TASK ITEM:
Every line of the material must be restated exactly, though not its pictures.
::: MATERIAL PROVIDED :::
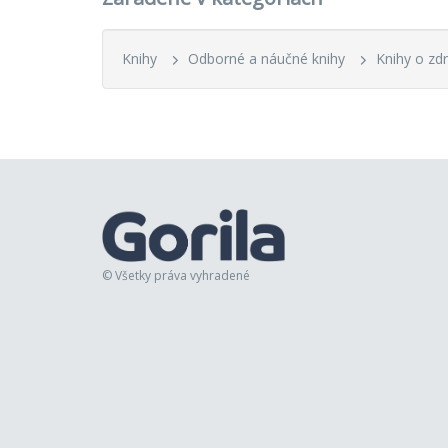
Knihy
Odborné a náučné knihy
Knihy o zdr
© Všetky práva vyhradené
:::
ANSWER TO THE EXERCISE:
Knihy
Odborné a náučné knihy
Knihy o zdr
© Všetky práva vyhradené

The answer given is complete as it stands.